6. Barbare au miel

La fillette ! Krrkippaal sursauta violemment et son hamac ne fit qu'un tour. Face contre terre, il tomba museau à museau sur un vers particulièrement gluant.

Reste concentré, Krrk ! pensa le lézard qui de mauvaise grâce abandonna cette bonne chair et partit se dissimuler derrière un chêne. De sa cache de fortune, il aperçut la gamine, Mirette, ses bouclettes blondes voletant au gré de la brise. Mais elle n'était pas seule, un monstre muni d'un grossier gourdin l'accompagnait en reniflant bruyamment.

— Schlagwug ! grogna le monstre.

Un barbare des collines, Krrkippaal en était sûr. Pour les avoir longuement étudiés à Yashcheritsa, il les savait sauvages et cruels. Il devait se méfier, la fillette n'avait apparemment pas apprécié sa dernière douche et bien sûr, c'était le pauvre Krrkippaal qui allait en faire les frais.

Malgré un calme tout à fait relatif, ses genoux menacèrent de se dérober alors que le monstre renifla dans sa direction.

— Schlagwug ! répéta-t-il avec vigueur et en pointant un doigt musclé sur l'arbre inutile qui cachait Krrkippaal.

Ce dernier se montra au grand jour, manifestant le courage légendaire qui le caractérisait. Le Hobereau serait fier de lui.

— Bonjour à vous, Maitresse Mirette ! Quel plaisir de vous revoir !

— Miaou ! hurla la jeunette, hystérique. Tu m'as causé du souci à partir tout seul à travers la forêt. Et tu étais tout malade.

Étonné face au comportement affable de la gamine, Krrkippaal baissa les épaules et fixa ses pattes :

— Maîtresse, je me sens incroyablement miséreux de vous avoir..., j'ai eu si terriblement honte de mon comportement et j'ai préféré m'enfuir.

— C'était involontaire, petit chat. Je suis soulagée de te retrouver sain et sauf. Cette forêt est dangereuse pour les faibles créatures comme toi !

Krrkippaal osa un haussement de sourcil devant la taille déplorable de la fillette, mais après un rapide coup d'œil au barbare, il jugea sage de ravaler sa réplique. Il n'était déjà que trop heureux de ne pas avoir tâté du gourdin. Mais il restait sur ses gardes, étonné que cet étrange duo le recherche avec tant d'insistance si ce n'était pas pour le rosser.

— Nous allons pouvoir prendre une collation, maintenant que tu es hors danger, s'extasia Mirette en observant les lieux. Installe la couverture et sors les victuailles, Ankrolm.

Le dénommé Ankrolm s'exécuta sans un mot. Krrkippaal s'assit avec ses convives et ingurgita quelques fruits. Il ne manqua pas de louer sa chance revenue.
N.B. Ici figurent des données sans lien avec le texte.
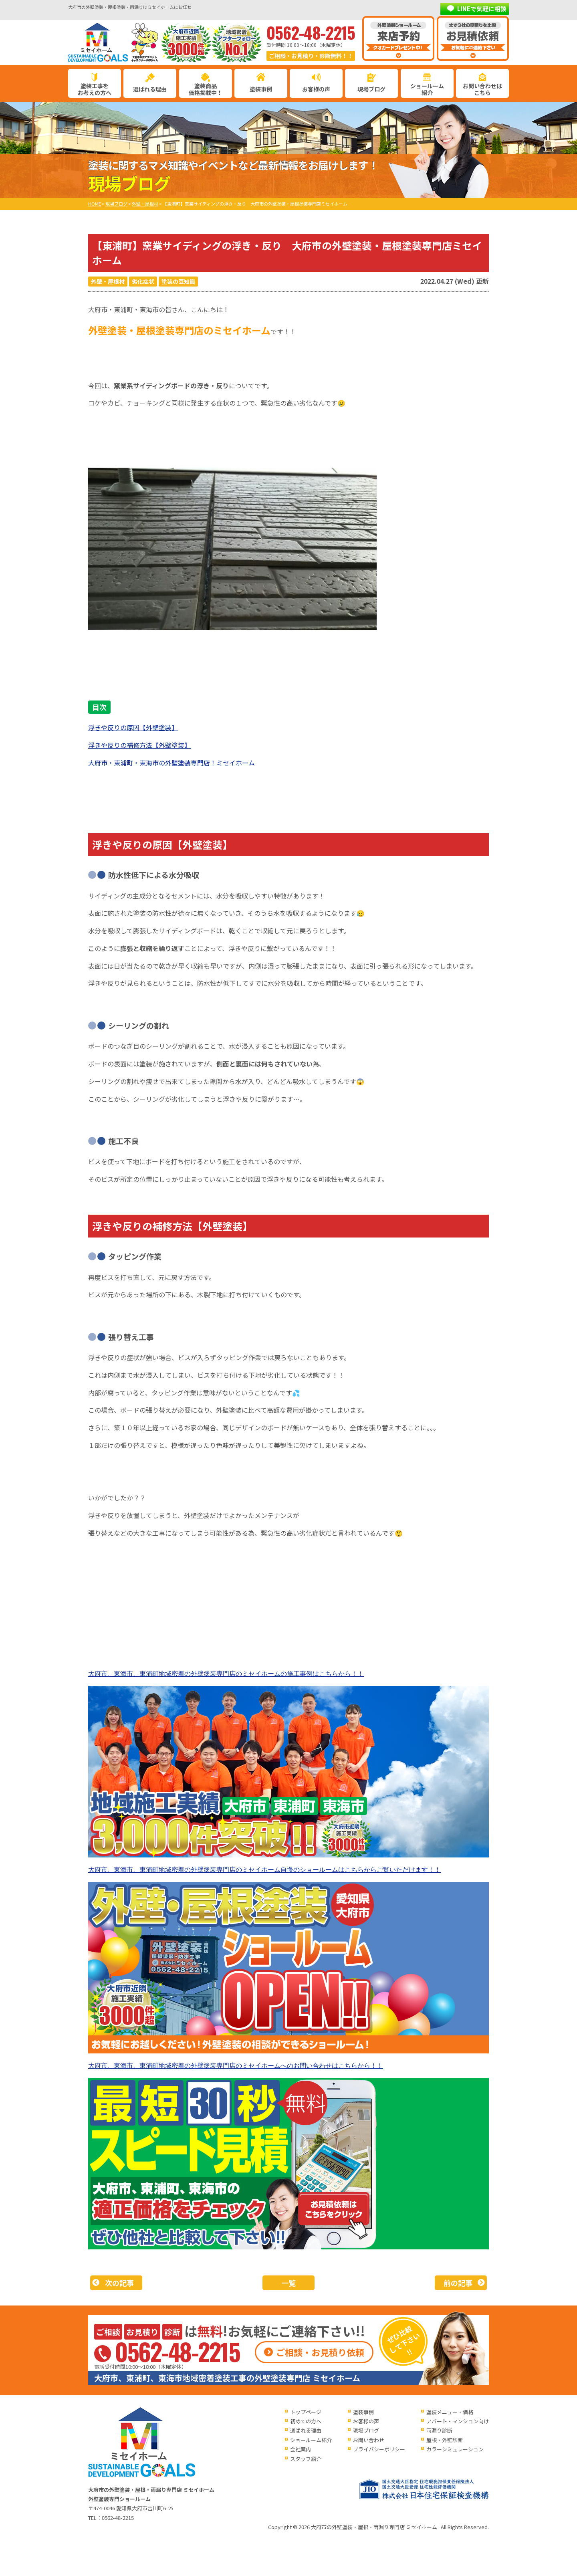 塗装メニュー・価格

— Ne mange pas si vite, petit chat, l'avertit d'un ton maternel la gamine.

Ne sachant quoi répliquer, Krrkippaal détourna la conversation et demanda à Mirette ce que voulait exprimer le barbare par « Schlagwug ».

— Ça signifie « lézard », lézard, répondit le géant d'une voix lente et profonde.
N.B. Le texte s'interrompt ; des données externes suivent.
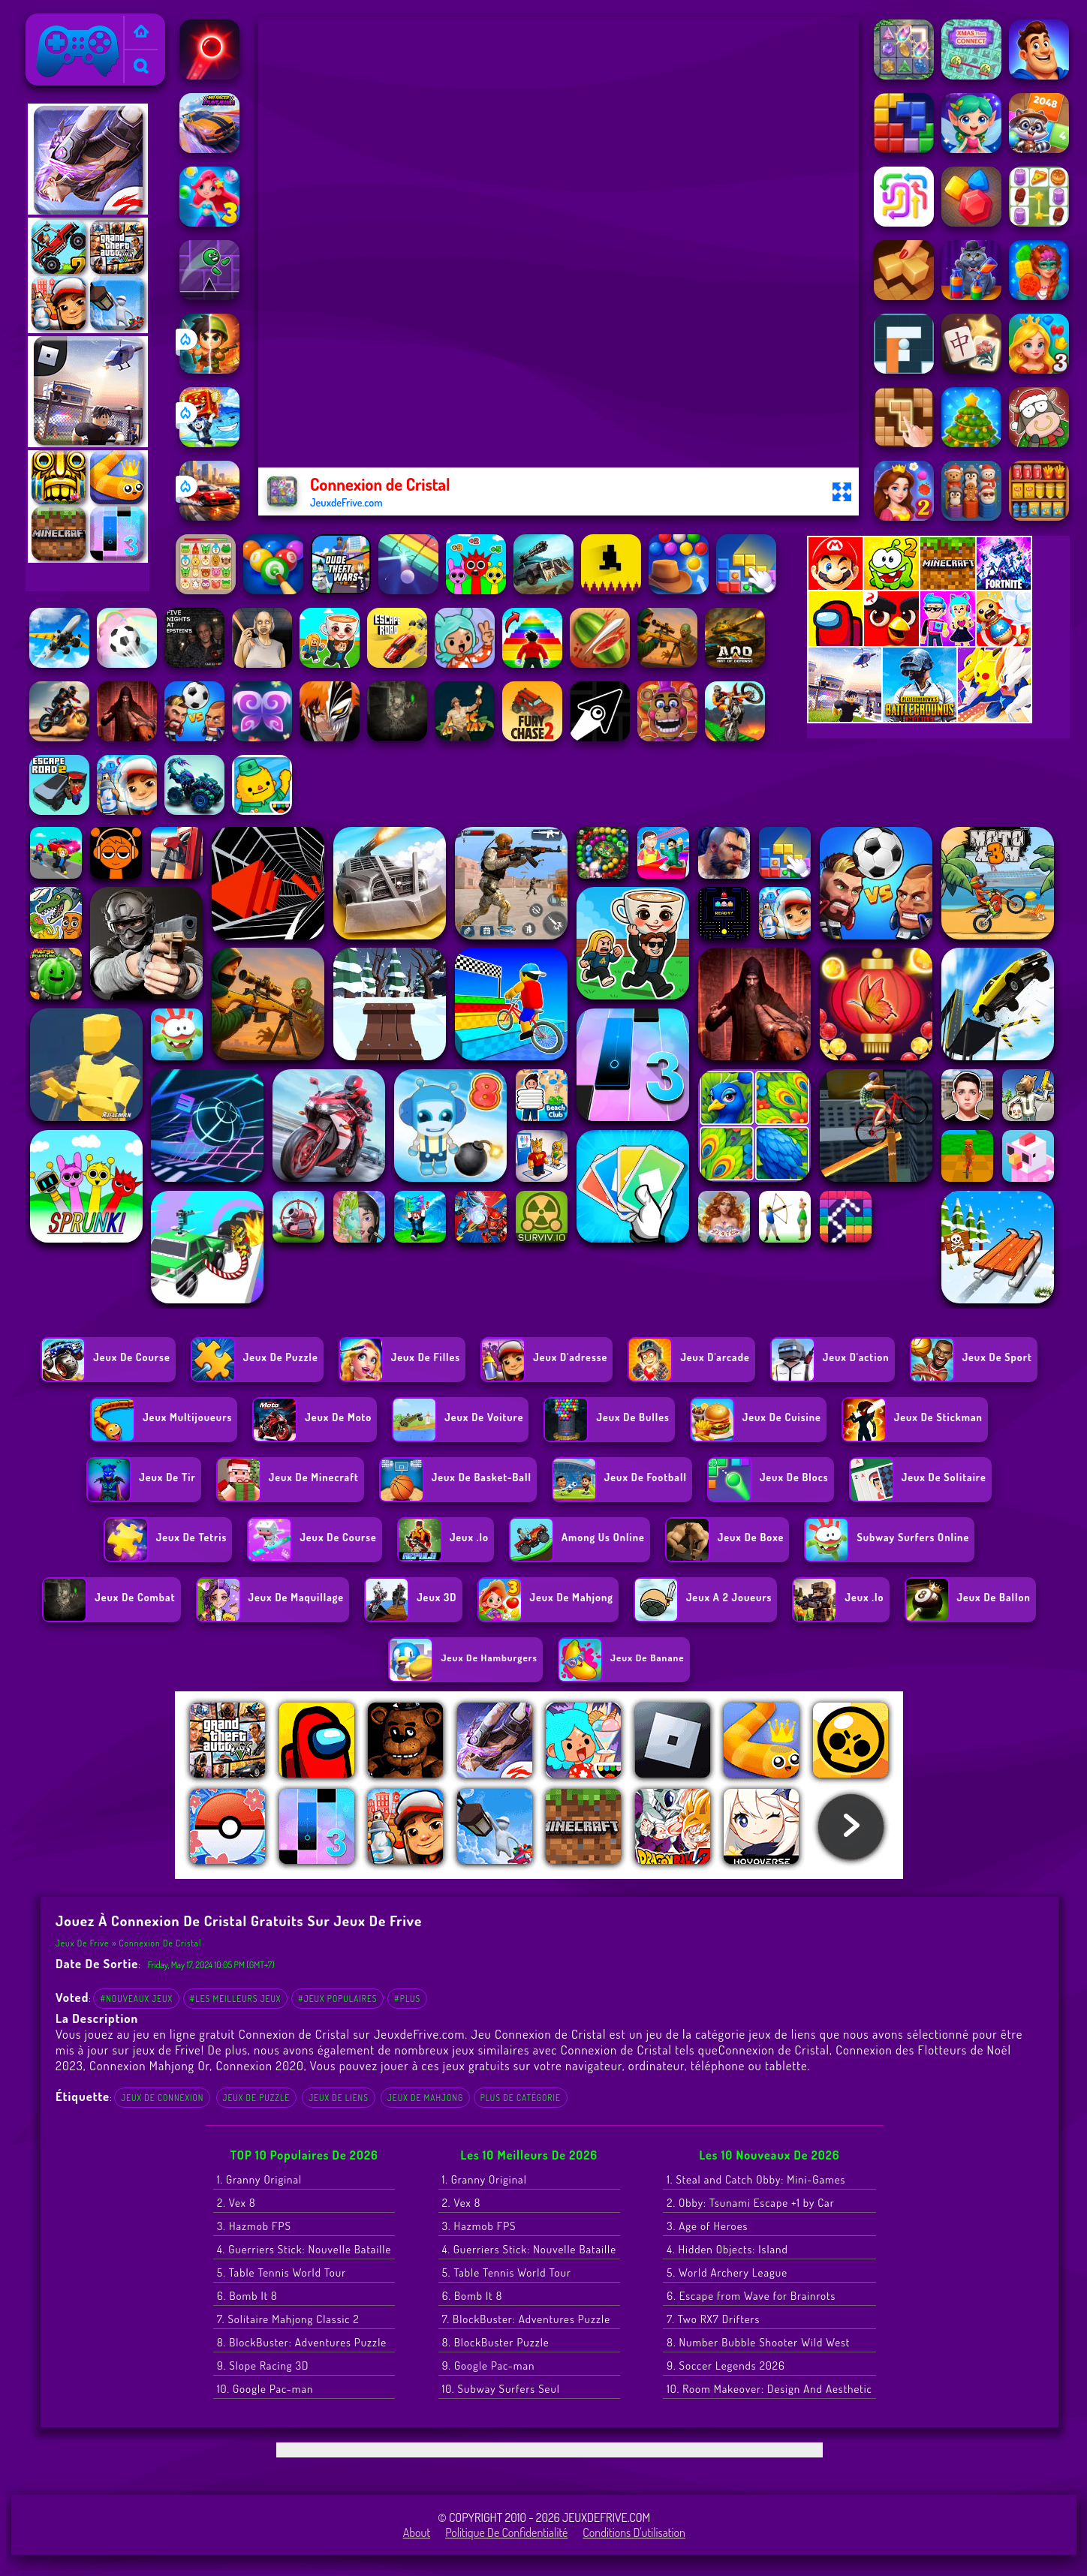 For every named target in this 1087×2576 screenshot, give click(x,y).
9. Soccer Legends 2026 (725, 2365)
— Excusez-moi, Maître barbare, mais il me semble que votre peuple use d'un autre terme pour nommer ma race.

— Dans ma langue, nous avons deux cent quarante-six mots pour désigner votre espèce.

Bien qu'outré de se faire traiter d'espèce – dans les veines des lézards de Yashcheritsa coulait un sang pur et vierge de tout brassage – Krrkippaal resta coi face à cette information et devant les connaissances du géant.

— Deux cent quarante-six ? s'étrangla-t-il.

— Oui, cela diffère selon les dialectes, mais tous dérivent de Zlongfals et Kroppflas qui sont les deux termes originels dans notre séculaire sémantique. Schlagwug signifie en particulier un lézard couard et discourtois, expliqua calmement Ankrolm avant de se taire devant le regard réprobateur que lui jetait Mirette.

Les globes plus grands que jamais, Krrkippaal préféra se concentrer sur la tartine de mûres et de miel que lui proposait la fillette. Cette dernière, manifestement heureuse que la conversation sur la linguistique barbare ait pris fin, se lança dans une diatribe sur les écueils de la forêt. Ayant épuisé le sujet plus rapidement que Krrkippaal les tartines qu'elle lui confectionnait pourtant à tour de bras, elle se retourna vers son chat.

— Tu vas pouvoir rentrer avec nous, maintenant que tu t'es bien nourri. Ankrolm saura te protéger en cas de danger.

Krrkippaal ne chercha pas à mentionner qu'il s'était toutefois très bien débrouillé jusque-là.

— Je vous remercie infiniment de vous soucier autant des mes écailles, mais je ne peux rester auprès de vous. Je m'en vais en direction d'Arckaweik, Maitresse Mirette. Je dois écrire un conte et c'est là-bas que m'attend l'inspiration.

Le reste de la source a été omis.